[Data items]
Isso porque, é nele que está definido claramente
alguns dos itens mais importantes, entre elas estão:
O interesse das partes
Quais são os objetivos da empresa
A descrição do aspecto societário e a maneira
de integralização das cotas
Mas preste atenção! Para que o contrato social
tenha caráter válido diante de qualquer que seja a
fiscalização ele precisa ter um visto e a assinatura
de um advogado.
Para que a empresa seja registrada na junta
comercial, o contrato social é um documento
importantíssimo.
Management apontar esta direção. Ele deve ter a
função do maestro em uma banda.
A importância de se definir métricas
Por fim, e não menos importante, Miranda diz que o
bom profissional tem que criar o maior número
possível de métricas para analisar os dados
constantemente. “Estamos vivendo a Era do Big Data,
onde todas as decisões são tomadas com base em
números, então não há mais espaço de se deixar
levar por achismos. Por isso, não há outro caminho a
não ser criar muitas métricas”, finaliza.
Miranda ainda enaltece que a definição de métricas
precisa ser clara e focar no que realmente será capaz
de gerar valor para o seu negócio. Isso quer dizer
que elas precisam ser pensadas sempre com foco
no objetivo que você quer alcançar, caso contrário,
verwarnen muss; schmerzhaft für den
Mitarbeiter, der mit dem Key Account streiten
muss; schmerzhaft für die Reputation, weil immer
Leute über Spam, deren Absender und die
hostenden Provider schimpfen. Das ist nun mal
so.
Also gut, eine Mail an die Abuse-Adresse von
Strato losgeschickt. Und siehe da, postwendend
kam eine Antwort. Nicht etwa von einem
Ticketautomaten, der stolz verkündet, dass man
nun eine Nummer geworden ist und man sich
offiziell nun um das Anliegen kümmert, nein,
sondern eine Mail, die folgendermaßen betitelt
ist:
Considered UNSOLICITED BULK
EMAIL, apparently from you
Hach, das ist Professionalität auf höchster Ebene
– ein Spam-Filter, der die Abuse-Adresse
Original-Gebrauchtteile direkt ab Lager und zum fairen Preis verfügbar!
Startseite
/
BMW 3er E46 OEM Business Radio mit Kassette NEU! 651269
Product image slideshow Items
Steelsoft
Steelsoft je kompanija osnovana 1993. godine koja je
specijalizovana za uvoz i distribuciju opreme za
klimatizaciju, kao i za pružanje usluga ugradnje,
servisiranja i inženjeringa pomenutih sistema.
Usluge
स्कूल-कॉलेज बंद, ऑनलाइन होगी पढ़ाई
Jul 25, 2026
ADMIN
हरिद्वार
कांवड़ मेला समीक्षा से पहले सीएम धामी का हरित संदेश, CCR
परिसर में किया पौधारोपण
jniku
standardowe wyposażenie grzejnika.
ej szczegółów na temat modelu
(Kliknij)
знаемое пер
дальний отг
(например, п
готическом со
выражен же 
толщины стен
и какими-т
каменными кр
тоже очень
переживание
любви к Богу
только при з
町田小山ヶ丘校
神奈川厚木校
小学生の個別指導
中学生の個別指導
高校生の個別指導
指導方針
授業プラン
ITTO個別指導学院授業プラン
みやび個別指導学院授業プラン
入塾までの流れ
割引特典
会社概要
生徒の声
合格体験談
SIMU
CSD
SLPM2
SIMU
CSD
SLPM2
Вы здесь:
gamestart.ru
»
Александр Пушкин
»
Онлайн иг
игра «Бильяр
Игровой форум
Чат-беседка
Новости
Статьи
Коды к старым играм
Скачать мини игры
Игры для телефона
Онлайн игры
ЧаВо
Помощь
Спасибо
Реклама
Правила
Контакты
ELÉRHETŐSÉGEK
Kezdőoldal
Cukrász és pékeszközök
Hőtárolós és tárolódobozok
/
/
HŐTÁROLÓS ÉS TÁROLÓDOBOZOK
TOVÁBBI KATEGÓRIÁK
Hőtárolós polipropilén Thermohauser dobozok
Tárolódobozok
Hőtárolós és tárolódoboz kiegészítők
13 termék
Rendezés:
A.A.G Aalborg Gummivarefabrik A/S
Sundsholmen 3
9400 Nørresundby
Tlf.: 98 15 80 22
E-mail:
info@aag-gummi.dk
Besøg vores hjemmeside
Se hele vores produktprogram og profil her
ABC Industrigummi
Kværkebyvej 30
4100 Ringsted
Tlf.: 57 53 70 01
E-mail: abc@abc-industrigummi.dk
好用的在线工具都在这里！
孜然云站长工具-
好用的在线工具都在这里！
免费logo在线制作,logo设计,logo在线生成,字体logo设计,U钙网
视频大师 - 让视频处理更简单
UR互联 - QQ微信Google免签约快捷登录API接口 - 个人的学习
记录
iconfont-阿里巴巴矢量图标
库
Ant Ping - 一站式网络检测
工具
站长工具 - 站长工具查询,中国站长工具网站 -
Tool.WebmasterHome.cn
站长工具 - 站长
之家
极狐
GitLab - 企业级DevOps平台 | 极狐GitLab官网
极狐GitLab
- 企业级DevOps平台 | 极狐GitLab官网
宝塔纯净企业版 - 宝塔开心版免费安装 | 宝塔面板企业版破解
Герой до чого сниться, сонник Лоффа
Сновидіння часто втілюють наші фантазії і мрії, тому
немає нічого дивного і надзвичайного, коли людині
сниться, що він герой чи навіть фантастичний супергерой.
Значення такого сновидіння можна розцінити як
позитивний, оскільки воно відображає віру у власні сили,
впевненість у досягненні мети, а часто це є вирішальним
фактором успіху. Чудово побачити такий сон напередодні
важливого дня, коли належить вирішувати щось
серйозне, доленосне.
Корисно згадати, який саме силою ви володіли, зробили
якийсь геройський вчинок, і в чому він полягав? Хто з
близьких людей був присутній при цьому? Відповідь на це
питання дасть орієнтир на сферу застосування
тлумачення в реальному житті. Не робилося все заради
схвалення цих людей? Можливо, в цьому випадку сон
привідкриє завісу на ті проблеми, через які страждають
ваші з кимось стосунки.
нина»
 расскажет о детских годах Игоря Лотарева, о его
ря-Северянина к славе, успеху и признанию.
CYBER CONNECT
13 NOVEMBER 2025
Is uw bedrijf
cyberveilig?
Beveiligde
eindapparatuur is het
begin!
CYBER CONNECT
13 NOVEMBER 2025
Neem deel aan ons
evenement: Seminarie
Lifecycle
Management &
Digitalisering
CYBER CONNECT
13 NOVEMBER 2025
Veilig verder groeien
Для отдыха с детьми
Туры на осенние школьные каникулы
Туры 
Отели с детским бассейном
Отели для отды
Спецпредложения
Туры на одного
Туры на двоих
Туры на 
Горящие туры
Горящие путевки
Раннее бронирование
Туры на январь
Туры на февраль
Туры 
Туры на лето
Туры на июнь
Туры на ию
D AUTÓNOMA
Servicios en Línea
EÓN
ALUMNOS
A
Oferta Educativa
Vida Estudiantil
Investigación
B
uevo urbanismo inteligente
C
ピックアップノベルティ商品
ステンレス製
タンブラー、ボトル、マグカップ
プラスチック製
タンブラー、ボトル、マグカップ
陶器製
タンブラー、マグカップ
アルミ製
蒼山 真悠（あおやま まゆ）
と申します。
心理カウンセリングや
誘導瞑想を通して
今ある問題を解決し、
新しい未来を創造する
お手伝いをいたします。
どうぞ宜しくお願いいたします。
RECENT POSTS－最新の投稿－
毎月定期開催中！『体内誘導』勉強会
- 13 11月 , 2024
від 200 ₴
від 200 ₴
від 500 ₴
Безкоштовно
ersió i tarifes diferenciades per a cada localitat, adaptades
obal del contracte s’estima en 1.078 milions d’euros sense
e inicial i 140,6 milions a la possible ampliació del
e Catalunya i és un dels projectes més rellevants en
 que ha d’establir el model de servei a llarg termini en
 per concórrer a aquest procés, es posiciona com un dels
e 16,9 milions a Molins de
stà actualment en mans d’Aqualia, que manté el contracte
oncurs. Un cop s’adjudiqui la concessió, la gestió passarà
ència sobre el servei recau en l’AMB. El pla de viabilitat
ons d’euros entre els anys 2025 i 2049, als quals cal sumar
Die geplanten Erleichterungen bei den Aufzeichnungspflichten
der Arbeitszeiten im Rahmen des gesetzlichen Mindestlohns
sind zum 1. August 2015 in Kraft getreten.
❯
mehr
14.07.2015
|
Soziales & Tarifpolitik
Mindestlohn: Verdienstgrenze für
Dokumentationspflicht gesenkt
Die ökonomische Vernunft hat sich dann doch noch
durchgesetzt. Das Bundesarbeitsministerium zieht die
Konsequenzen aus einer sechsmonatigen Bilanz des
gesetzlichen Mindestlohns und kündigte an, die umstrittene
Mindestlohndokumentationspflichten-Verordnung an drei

- _Your objective_
Pull every line containing the word "企业级DevOps平台" out of the entries above.

- _Task solution_
GitLab - 企业级DevOps平台 | 极狐GitLab官网
- 企业级DevOps平台 | 极狐GitLab官网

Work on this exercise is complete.